Wednesday, April 23, 2008

Colonialism and Class Division

In Frantz Fanon's "The Wretched of the Earth" a new sets of political divisions are discussed that haven't garnered nearly any attention in by our other authors. Their is a strong class like division seen between the rural masses and the urban colonized intellectuals that Fanon describes. Although they seemingly should both be together in their strong opposition to Western colonial power, Fanon describes a division between the two. A distrust between tribal divisions is played upon by colonial powers to protect their strength as is the division between the urban proletariat and bourgeoisie and the rural peasantry. Those colonized who have rubbed shoulders and worked the colonial system to their advantaged are not trusted by the rural masses nor do they trust them either. (p.67) Although the sponteniety of a violent revoult by the rural masses is cheered by the urban colonized, they have made little effort to work them into a political framework or to honor traditional authority.

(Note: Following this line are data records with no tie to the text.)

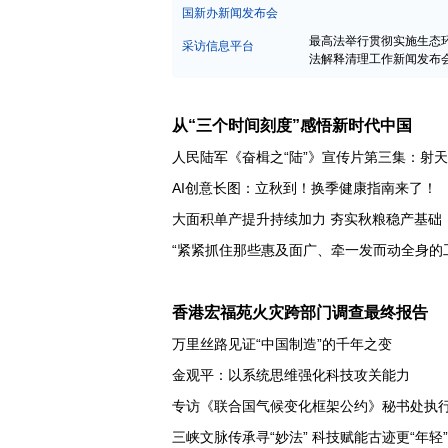
中宣部新闻发布会
国新办新闻发布会
最高法举行贯彻实施生态
采访信息平台
法解释清理工作新闻发布
从“三个时间刻度”感悟新时代中国
人民陆军《奋楫之“陆”》宣传片第三集：射
AI创意长图：立秋到！换季健康指南来了！
大面积单产提升持续加力 夯实秋粮稳产基础
香港宏福苑火灾跨部门调查最终报告
万里丝路见证“中国制造”的千年之变
金观平：以系统思维强化科技攻关能力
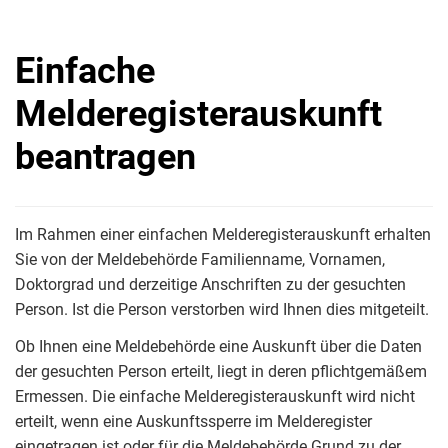
Einfache
Melderegisterauskunft
beantragen
Im Rahmen einer einfachen Melderegisterauskunft erhalten
Sie von der Meldebehörde Familienname, Vornamen,
Doktorgrad und derzeitige Anschriften zu der gesuchten
Person. Ist die Person verstorben wird Ihnen dies mitgeteilt.
Ob Ihnen eine Meldebehörde eine Auskunft über die Daten
der gesuchten Person erteilt, liegt in deren pflichtgemäßem
Ermessen. Die einfache Melderegisterauskunft wird nicht
erteilt, wenn eine Auskunftssperre im Melderegister
eingetragen ist oder für die Meldebehörde Grund zu der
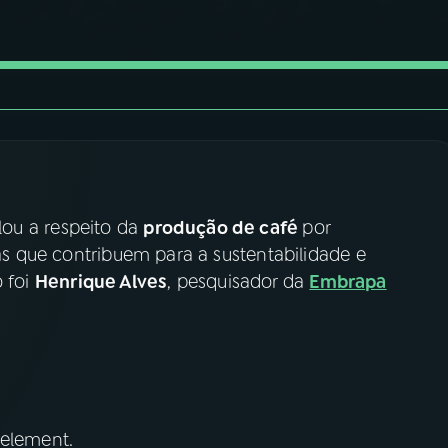
alou a respeito da
produção de café
por
s que contribuem para a sustentabilidade e
o foi
Henrique Alves
, pesquisador da
Embrapa
 element.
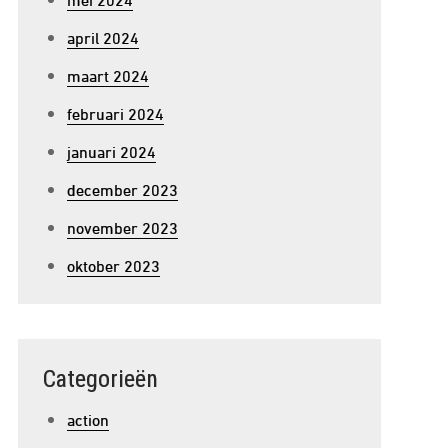
april 2024
maart 2024
februari 2024
januari 2024
december 2023
november 2023
oktober 2023
p
Categorieën
ntdek
aekwondo
action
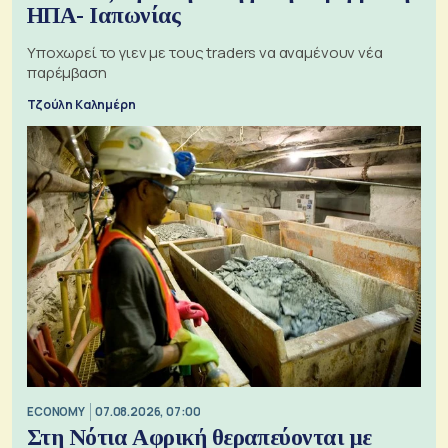
ΗΠΑ- Ιαπωνίας
Υποχωρεί το γιεν με τους traders να αναμένουν νέα
παρέμβαση
Τζούλη Καλημέρη
ECONOMY
07.08.2026, 07:00
Στη Νότια Αφρική θεραπεύονται με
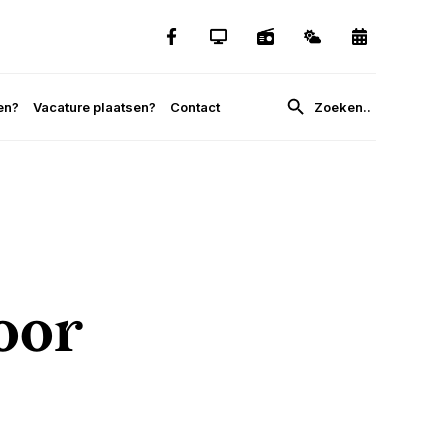
en?
Vacature plaatsen?
Contact
oor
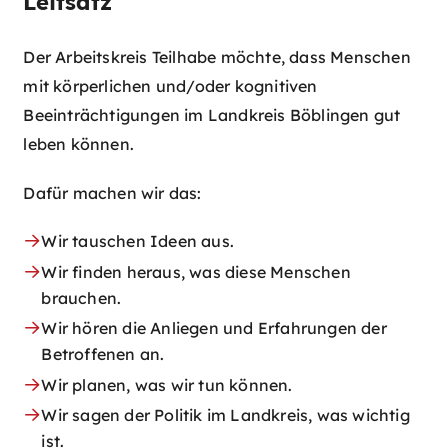
Leitsatz
Der Arbeitskreis Teilhabe möchte, dass Menschen
mit körperlichen und/oder kognitiven
Beeinträchtigungen im Landkreis Böblingen gut
leben können.
Dafür machen wir das:
Wir tauschen Ideen aus.
Wir finden heraus, was diese Menschen
brauchen.
Wir hören die Anliegen und Erfahrungen der
Betroffenen an.
Wir planen, was wir tun können.
Wir sagen der Politik im Landkreis, was wichtig
ist.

They have themselves become simular in ideology and in class to the colonist. These divisions spillover into to a post-colonial liberation. I think that the political divisions of which Fanon speaks are interesting yet tragic because you can see the damaged left in African because of them today.

Friday, April 18, 2008

Shame and Gender

Reading Sandra Lee Bartky's essay on shame and gender, I was confronted with a number of social aspects which interested me. The unassertive nature before the "other" that many women have is seen as a result of society standard of normalcy. A societal normative standard is set and all that do not fit within the threshold of normalcy are put to shame. That many women would feel inadequate in many setting because of this is a result of a sexist society. I think that Barky's classroom examples of men being more assertive, women talking in "women's language", and the difference in the confidences of both groups does paint an interesting picture of the gender shame consciousness gap. I wonder however if this same phenomenon is still as prevalent today. I remember reading many news articles about young boys falling behind in academic performance while many girls and rising in standard. Does this lead to a a change in confidence or is it completely unrelated to performance and is more socially created as Bartky implies? Still I think society is definitely changing. Social controls are is not uniform in their ability to use identity transforming power.

Wednesday, April 9, 2008

Pastoral Power-- The Rise of Secular Salvation

As Michel Foucault begins his discussion with the relationship between rationalization and excessive power, he wanders away from an individual apparatus of power but moves on to talk about struggle. He describes a series of examples of opposition to traditional authority that he describes as transversal and puts them all into three categories: social, ethnic, and religious. He then goes on to discuss the root power form of this identity subjugation. Pastoral power, as he calls it, is the emphasis on forced conformity to one norm or another as a means of a sort of secular salvation. It is a distinctly different power model than the royal model in that it requires sacrifice of itself "for the life and salvation of the flock" (333). This new pastoral power sets state as a "modern matrix of individualization"(334). Its goal is to globalize and quantify the large population into a privilege of knowledge and then to analyse the individual by this "knowledge standard". What I think is somewhat ironic is that Foucault starts by speaking about rationalization and excessive power and then moves on to rationalize these new forms of power themselves. He sees them everywhere as there are numerous examples throughout his writing here and elsewhere. I see what he is describing but I also feel to some degree that identity needs to developed from somewhere and while he may describe the power of knowledge and its pastoral power application , I don't necessarily disagree with this power form.

Wednesday, April 2, 2008

The State on Power Relations

I think that it is very interesting that Foucault turns the question not centrally to the power of the state bu to already existing power structures that he sees. I also am intrigued by the idea that he began an in part rejection of simply seeing this power as repressive. To see the state merely as an apparatus for large power struggle relations between various sets is to see much more of what occurs in society. To view the state as a "codification of a whole number of power relations" (123) and to suggest that "revolution is a different kind of codification of the same relations" brings into light the more complex relation of the state to power. This manner of thinking allows the government to be a structure by which power relations fight to exert themselves while the state is no longer merely taking on the role of adversary but as conduit. I think this a far more accurate representation of state's role in the power relationship dialogue. It reminds me that in American, different political groups are often struggling with each other far more than with the state because if a long disenfranchised group finally takes some state power they often leave the state's authoritarian power intact. That is "one can perfectly well conceive of revolutions that leave essentially untouched the power relations that form the basis for the functioning of the state."